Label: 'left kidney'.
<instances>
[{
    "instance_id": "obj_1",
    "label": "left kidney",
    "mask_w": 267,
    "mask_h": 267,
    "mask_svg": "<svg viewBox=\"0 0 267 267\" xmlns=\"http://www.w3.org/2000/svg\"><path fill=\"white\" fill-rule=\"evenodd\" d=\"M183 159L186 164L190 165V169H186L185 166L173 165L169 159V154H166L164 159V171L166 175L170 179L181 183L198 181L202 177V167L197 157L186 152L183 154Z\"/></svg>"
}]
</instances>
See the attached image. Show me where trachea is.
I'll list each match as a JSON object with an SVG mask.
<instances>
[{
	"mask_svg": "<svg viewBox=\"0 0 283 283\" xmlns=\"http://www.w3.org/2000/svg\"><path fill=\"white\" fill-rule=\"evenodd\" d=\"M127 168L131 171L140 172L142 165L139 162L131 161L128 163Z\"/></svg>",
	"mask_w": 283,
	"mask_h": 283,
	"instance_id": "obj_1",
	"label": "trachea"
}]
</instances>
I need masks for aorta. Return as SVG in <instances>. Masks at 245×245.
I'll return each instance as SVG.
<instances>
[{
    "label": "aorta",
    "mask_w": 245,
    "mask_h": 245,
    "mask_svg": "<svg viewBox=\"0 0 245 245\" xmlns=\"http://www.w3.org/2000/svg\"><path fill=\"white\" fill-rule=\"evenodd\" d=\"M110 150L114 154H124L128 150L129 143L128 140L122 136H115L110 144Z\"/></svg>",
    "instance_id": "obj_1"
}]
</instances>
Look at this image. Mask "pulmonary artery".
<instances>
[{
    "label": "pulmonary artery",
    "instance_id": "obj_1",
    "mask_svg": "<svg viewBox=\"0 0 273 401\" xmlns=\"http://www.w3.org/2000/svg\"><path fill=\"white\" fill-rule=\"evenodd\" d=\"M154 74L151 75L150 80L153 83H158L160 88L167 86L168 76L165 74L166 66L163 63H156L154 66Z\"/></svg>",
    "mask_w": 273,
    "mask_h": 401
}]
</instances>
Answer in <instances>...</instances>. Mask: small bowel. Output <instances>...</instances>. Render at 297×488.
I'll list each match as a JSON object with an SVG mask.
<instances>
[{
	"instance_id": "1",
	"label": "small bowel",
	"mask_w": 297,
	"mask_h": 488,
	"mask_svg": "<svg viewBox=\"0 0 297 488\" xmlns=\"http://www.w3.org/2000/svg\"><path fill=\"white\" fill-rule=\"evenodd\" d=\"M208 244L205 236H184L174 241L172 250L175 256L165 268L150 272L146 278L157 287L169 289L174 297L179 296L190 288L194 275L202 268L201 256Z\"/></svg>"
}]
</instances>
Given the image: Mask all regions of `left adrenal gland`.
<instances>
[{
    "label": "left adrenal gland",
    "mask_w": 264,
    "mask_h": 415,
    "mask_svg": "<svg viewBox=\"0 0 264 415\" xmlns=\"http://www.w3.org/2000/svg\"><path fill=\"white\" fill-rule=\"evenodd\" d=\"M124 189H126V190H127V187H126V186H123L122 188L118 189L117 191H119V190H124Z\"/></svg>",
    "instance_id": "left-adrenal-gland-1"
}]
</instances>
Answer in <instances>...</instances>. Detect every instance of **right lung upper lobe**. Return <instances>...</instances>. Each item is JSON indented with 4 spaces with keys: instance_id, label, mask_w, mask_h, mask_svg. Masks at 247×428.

* _Task goal_: The full listing needs to be output again, exactly as it reads.

* _Response_:
Label: 'left kidney'.
<instances>
[{
    "instance_id": "obj_1",
    "label": "left kidney",
    "mask_w": 267,
    "mask_h": 267,
    "mask_svg": "<svg viewBox=\"0 0 267 267\" xmlns=\"http://www.w3.org/2000/svg\"><path fill=\"white\" fill-rule=\"evenodd\" d=\"M183 159L186 164L190 165V169H186L185 166L173 165L169 159V154H166L164 159V171L166 175L170 179L181 183L198 181L202 177V167L197 157L186 152L183 154Z\"/></svg>"
}]
</instances>
See the attached image. Show me where trachea is.
I'll list each match as a JSON object with an SVG mask.
<instances>
[{
	"mask_svg": "<svg viewBox=\"0 0 283 283\" xmlns=\"http://www.w3.org/2000/svg\"><path fill=\"white\" fill-rule=\"evenodd\" d=\"M127 168L131 171L140 172L142 165L139 162L131 161L128 163Z\"/></svg>",
	"mask_w": 283,
	"mask_h": 283,
	"instance_id": "obj_1",
	"label": "trachea"
}]
</instances>
I need masks for aorta. Return as SVG in <instances>. Masks at 245×245.
I'll return each instance as SVG.
<instances>
[{
    "label": "aorta",
    "mask_w": 245,
    "mask_h": 245,
    "mask_svg": "<svg viewBox=\"0 0 245 245\" xmlns=\"http://www.w3.org/2000/svg\"><path fill=\"white\" fill-rule=\"evenodd\" d=\"M110 150L114 154H124L128 150L129 143L128 140L122 136H115L110 144Z\"/></svg>",
    "instance_id": "obj_1"
}]
</instances>
Look at this image. Mask "pulmonary artery".
<instances>
[{
    "label": "pulmonary artery",
    "instance_id": "obj_1",
    "mask_svg": "<svg viewBox=\"0 0 273 401\" xmlns=\"http://www.w3.org/2000/svg\"><path fill=\"white\" fill-rule=\"evenodd\" d=\"M154 74L151 75L150 80L153 83H158L160 88L167 86L168 76L165 74L166 66L163 63H156L154 66Z\"/></svg>",
    "mask_w": 273,
    "mask_h": 401
}]
</instances>
Answer in <instances>...</instances>. Mask: small bowel. Output <instances>...</instances>. Render at 297×488.
I'll list each match as a JSON object with an SVG mask.
<instances>
[{
	"instance_id": "1",
	"label": "small bowel",
	"mask_w": 297,
	"mask_h": 488,
	"mask_svg": "<svg viewBox=\"0 0 297 488\" xmlns=\"http://www.w3.org/2000/svg\"><path fill=\"white\" fill-rule=\"evenodd\" d=\"M208 244L205 236H184L174 241L172 250L175 256L165 268L150 272L146 278L157 287L169 289L174 297L179 296L190 288L194 275L202 268L201 256Z\"/></svg>"
}]
</instances>
Given the image: Mask all regions of `left adrenal gland`.
<instances>
[{
    "label": "left adrenal gland",
    "mask_w": 264,
    "mask_h": 415,
    "mask_svg": "<svg viewBox=\"0 0 264 415\" xmlns=\"http://www.w3.org/2000/svg\"><path fill=\"white\" fill-rule=\"evenodd\" d=\"M124 189H126V190H127V187H126V186H123L122 188L118 189L117 191H119V190H124Z\"/></svg>",
    "instance_id": "left-adrenal-gland-1"
}]
</instances>
Answer in <instances>...</instances>. Detect every instance of **right lung upper lobe**. Return <instances>...</instances>. Each item is JSON indented with 4 spaces with keys: instance_id, label, mask_w, mask_h, mask_svg. Masks at 247×428.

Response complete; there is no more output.